# DATA UNDER STUDY:
★ ★ ★
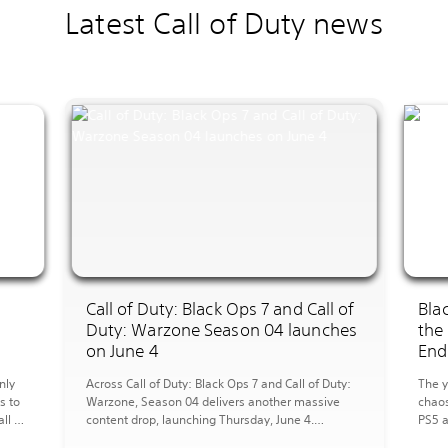
Latest Call of Duty news
I
Call of Duty: Black Ops 7 and Call of
Bla
Duty: Warzone Season 04 launches
the
on June 4
End
nly
Across Call of Duty: Black Ops 7 and Call of Duty:
The y
s to
Warzone, Season 04 delivers another massive
chaos
ll of
content drop, launching Thursday, June 4.
PS5 a
arzone
Multiplayer Overview MP Maps: Season 04
new a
★ ★ ★
# EXERCISE:
Return, from the material above, every line with the word "June".

# ANSWER SPACE:
on June 4
content drop, launching Thursday, June 4.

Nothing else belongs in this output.